TASK GOAL: Could you reproduce every record below exactly as written?

EXCERPTED DATA:

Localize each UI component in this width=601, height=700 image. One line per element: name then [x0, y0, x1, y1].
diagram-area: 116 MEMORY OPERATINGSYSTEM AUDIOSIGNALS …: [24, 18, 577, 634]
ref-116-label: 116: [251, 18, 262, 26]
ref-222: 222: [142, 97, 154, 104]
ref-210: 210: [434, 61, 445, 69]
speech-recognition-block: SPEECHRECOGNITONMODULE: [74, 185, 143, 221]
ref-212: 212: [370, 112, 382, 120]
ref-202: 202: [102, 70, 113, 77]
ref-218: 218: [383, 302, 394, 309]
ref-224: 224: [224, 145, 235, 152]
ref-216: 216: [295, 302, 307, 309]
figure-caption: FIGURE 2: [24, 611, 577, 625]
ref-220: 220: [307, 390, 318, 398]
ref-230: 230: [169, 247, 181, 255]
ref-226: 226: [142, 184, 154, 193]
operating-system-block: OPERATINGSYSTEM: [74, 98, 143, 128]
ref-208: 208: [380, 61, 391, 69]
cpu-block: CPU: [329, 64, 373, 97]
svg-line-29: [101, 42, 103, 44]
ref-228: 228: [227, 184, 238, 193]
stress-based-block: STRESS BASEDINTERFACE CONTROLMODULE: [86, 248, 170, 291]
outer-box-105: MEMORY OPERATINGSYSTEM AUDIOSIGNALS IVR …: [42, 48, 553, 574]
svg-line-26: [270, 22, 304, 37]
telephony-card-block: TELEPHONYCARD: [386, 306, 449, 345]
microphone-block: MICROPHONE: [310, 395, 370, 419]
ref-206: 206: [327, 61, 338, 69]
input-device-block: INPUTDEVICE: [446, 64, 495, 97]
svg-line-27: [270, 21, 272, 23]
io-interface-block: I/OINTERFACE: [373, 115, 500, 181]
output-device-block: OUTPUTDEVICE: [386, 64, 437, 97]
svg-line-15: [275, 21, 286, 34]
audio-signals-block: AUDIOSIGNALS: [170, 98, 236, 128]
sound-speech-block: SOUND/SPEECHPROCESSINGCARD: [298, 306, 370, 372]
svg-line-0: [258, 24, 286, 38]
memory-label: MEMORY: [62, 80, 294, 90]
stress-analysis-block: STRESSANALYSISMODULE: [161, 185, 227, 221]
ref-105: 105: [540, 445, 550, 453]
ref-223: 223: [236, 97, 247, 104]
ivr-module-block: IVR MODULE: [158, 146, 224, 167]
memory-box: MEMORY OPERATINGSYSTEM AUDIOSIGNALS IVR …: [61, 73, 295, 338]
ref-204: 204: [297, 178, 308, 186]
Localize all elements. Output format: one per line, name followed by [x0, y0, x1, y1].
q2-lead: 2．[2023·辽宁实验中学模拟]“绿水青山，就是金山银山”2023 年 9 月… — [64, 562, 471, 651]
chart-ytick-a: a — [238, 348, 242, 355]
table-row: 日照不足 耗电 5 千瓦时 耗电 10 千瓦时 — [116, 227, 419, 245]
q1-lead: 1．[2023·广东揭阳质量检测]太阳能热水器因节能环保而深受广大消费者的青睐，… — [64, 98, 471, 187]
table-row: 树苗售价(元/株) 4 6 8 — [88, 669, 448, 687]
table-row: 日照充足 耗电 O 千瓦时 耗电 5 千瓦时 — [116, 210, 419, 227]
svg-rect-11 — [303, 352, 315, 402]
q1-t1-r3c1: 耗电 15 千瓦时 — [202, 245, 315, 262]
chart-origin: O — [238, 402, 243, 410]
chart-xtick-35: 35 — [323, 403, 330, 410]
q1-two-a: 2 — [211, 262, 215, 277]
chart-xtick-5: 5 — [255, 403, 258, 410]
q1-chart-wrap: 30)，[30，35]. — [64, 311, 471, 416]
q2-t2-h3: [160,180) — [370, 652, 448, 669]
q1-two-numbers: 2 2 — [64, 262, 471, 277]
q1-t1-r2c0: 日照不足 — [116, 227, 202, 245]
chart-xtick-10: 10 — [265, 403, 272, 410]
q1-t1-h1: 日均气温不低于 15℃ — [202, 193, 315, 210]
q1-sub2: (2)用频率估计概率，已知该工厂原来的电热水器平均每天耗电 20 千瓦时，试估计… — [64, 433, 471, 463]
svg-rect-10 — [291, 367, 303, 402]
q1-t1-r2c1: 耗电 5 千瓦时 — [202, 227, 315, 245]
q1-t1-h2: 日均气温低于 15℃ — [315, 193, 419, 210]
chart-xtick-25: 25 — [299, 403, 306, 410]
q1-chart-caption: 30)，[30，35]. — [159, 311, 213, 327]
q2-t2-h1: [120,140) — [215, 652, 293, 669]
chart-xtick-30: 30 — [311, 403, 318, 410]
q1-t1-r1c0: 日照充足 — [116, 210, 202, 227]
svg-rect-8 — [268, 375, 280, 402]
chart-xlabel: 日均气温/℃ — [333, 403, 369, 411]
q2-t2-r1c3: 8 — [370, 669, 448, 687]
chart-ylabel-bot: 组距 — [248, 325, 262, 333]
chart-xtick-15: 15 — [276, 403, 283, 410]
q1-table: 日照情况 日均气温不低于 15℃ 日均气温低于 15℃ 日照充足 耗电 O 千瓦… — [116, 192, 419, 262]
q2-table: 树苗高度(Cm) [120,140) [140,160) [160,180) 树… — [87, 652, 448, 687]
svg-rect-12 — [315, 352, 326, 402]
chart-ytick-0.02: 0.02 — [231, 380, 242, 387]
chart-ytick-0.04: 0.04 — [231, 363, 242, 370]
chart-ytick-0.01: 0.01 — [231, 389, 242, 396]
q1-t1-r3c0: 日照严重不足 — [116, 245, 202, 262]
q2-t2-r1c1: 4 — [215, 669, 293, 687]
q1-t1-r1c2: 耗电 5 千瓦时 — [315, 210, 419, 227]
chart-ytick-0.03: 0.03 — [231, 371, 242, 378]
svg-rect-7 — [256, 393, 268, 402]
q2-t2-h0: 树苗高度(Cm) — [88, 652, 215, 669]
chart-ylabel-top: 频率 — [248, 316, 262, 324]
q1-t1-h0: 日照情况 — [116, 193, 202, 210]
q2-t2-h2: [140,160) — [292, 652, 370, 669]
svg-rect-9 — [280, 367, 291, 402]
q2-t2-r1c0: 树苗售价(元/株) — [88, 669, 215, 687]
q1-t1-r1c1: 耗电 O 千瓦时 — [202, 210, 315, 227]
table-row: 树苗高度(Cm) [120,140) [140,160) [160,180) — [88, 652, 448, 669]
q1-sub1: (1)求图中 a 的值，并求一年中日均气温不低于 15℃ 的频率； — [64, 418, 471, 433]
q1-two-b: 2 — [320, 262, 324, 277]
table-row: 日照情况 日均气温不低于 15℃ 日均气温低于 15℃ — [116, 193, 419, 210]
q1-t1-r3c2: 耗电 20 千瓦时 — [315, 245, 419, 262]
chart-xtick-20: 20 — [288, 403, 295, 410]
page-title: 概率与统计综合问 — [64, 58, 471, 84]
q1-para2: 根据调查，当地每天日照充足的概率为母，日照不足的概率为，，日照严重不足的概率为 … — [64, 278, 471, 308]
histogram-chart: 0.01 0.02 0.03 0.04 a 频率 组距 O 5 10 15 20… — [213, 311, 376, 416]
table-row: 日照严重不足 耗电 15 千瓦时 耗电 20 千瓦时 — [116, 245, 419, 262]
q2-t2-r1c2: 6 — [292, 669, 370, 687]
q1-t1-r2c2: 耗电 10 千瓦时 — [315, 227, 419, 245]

REPLY:
Localize each UI component in this width=601, height=700 image. One line per element: name then [x0, y0, x1, y1].
diagram-area: 116 MEMORY OPERATINGSYSTEM AUDIOSIGNALS …: [24, 18, 577, 634]
ref-116-label: 116: [251, 18, 262, 26]
ref-222: 222: [142, 97, 154, 104]
ref-210: 210: [434, 61, 445, 69]
speech-recognition-block: SPEECHRECOGNITONMODULE: [74, 185, 143, 221]
ref-212: 212: [370, 112, 382, 120]
ref-202: 202: [102, 70, 113, 77]
ref-218: 218: [383, 302, 394, 309]
ref-224: 224: [224, 145, 235, 152]
ref-216: 216: [295, 302, 307, 309]
figure-caption: FIGURE 2: [24, 611, 577, 625]
ref-220: 220: [307, 390, 318, 398]
ref-230: 230: [169, 247, 181, 255]
ref-226: 226: [142, 184, 154, 193]
operating-system-block: OPERATINGSYSTEM: [74, 98, 143, 128]
ref-208: 208: [380, 61, 391, 69]
cpu-block: CPU: [329, 64, 373, 97]
svg-line-29: [101, 42, 103, 44]
ref-228: 228: [227, 184, 238, 193]
stress-based-block: STRESS BASEDINTERFACE CONTROLMODULE: [86, 248, 170, 291]
outer-box-105: MEMORY OPERATINGSYSTEM AUDIOSIGNALS IVR …: [42, 48, 553, 574]
svg-line-26: [270, 22, 304, 37]
telephony-card-block: TELEPHONYCARD: [386, 306, 449, 345]
microphone-block: MICROPHONE: [310, 395, 370, 419]
ref-206: 206: [327, 61, 338, 69]
input-device-block: INPUTDEVICE: [446, 64, 495, 97]
svg-line-27: [270, 21, 272, 23]
io-interface-block: I/OINTERFACE: [373, 115, 500, 181]
output-device-block: OUTPUTDEVICE: [386, 64, 437, 97]
svg-line-15: [275, 21, 286, 34]
audio-signals-block: AUDIOSIGNALS: [170, 98, 236, 128]
sound-speech-block: SOUND/SPEECHPROCESSINGCARD: [298, 306, 370, 372]
svg-line-0: [258, 24, 286, 38]
memory-label: MEMORY: [62, 80, 294, 90]
stress-analysis-block: STRESSANALYSISMODULE: [161, 185, 227, 221]
ref-105: 105: [540, 445, 550, 453]
ref-223: 223: [236, 97, 247, 104]
ivr-module-block: IVR MODULE: [158, 146, 224, 167]
memory-box: MEMORY OPERATINGSYSTEM AUDIOSIGNALS IVR …: [61, 73, 295, 338]
ref-204: 204: [297, 178, 308, 186]
Localize all elements. Output format: one per line, name followed by [x0, y0, x1, y1].
q2-lead: 2．[2023·辽宁实验中学模拟]“绿水青山，就是金山银山”2023 年 9 月… — [64, 562, 471, 651]
chart-ytick-a: a — [238, 348, 242, 355]
table-row: 日照不足 耗电 5 千瓦时 耗电 10 千瓦时 — [116, 227, 419, 245]
q1-lead: 1．[2023·广东揭阳质量检测]太阳能热水器因节能环保而深受广大消费者的青睐，… — [64, 98, 471, 187]
table-row: 树苗售价(元/株) 4 6 8 — [88, 669, 448, 687]
table-row: 日照充足 耗电 O 千瓦时 耗电 5 千瓦时 — [116, 210, 419, 227]
svg-rect-11 — [303, 352, 315, 402]
q1-t1-r3c1: 耗电 15 千瓦时 — [202, 245, 315, 262]
chart-origin: O — [238, 402, 243, 410]
chart-xtick-35: 35 — [323, 403, 330, 410]
q1-two-a: 2 — [211, 262, 215, 277]
chart-xtick-5: 5 — [255, 403, 258, 410]
q1-chart-wrap: 30)，[30，35]. — [64, 311, 471, 416]
q2-t2-h3: [160,180) — [370, 652, 448, 669]
q1-two-numbers: 2 2 — [64, 262, 471, 277]
q1-t1-r2c0: 日照不足 — [116, 227, 202, 245]
chart-xtick-10: 10 — [265, 403, 272, 410]
q1-t1-h1: 日均气温不低于 15℃ — [202, 193, 315, 210]
q1-sub2: (2)用频率估计概率，已知该工厂原来的电热水器平均每天耗电 20 千瓦时，试估计… — [64, 433, 471, 463]
svg-rect-10 — [291, 367, 303, 402]
q1-t1-r2c1: 耗电 5 千瓦时 — [202, 227, 315, 245]
q1-t1-h2: 日均气温低于 15℃ — [315, 193, 419, 210]
chart-xtick-25: 25 — [299, 403, 306, 410]
q1-chart-caption: 30)，[30，35]. — [159, 311, 213, 327]
q2-t2-h1: [120,140) — [215, 652, 293, 669]
chart-xtick-30: 30 — [311, 403, 318, 410]
q1-t1-r1c0: 日照充足 — [116, 210, 202, 227]
svg-rect-8 — [268, 375, 280, 402]
chart-xlabel: 日均气温/℃ — [333, 403, 369, 411]
q2-t2-r1c3: 8 — [370, 669, 448, 687]
chart-ylabel-bot: 组距 — [248, 325, 262, 333]
chart-xtick-15: 15 — [276, 403, 283, 410]
q1-table: 日照情况 日均气温不低于 15℃ 日均气温低于 15℃ 日照充足 耗电 O 千瓦… — [116, 192, 419, 262]
q2-table: 树苗高度(Cm) [120,140) [140,160) [160,180) 树… — [87, 652, 448, 687]
svg-rect-12 — [315, 352, 326, 402]
chart-ytick-0.02: 0.02 — [231, 380, 242, 387]
chart-ytick-0.04: 0.04 — [231, 363, 242, 370]
chart-ytick-0.01: 0.01 — [231, 389, 242, 396]
q1-t1-r3c0: 日照严重不足 — [116, 245, 202, 262]
q2-t2-r1c1: 4 — [215, 669, 293, 687]
q1-t1-r1c2: 耗电 5 千瓦时 — [315, 210, 419, 227]
chart-ytick-0.03: 0.03 — [231, 371, 242, 378]
svg-rect-7 — [256, 393, 268, 402]
q2-t2-h0: 树苗高度(Cm) — [88, 652, 215, 669]
chart-ylabel-top: 频率 — [248, 316, 262, 324]
q1-t1-h0: 日照情况 — [116, 193, 202, 210]
q2-t2-h2: [140,160) — [292, 652, 370, 669]
svg-rect-9 — [280, 367, 291, 402]
q2-t2-r1c0: 树苗售价(元/株) — [88, 669, 215, 687]
q1-t1-r1c1: 耗电 O 千瓦时 — [202, 210, 315, 227]
table-row: 树苗高度(Cm) [120,140) [140,160) [160,180) — [88, 652, 448, 669]
q1-sub1: (1)求图中 a 的值，并求一年中日均气温不低于 15℃ 的频率； — [64, 418, 471, 433]
q1-two-b: 2 — [320, 262, 324, 277]
table-row: 日照情况 日均气温不低于 15℃ 日均气温低于 15℃ — [116, 193, 419, 210]
q1-t1-r3c2: 耗电 20 千瓦时 — [315, 245, 419, 262]
chart-xtick-20: 20 — [288, 403, 295, 410]
page-title: 概率与统计综合问 — [64, 58, 471, 84]
q1-para2: 根据调查，当地每天日照充足的概率为母，日照不足的概率为，，日照严重不足的概率为 … — [64, 278, 471, 308]
histogram-chart: 0.01 0.02 0.03 0.04 a 频率 组距 O 5 10 15 20… — [213, 311, 376, 416]
table-row: 日照严重不足 耗电 15 千瓦时 耗电 20 千瓦时 — [116, 245, 419, 262]
q2-t2-r1c2: 6 — [292, 669, 370, 687]
q1-t1-r2c2: 耗电 10 千瓦时 — [315, 227, 419, 245]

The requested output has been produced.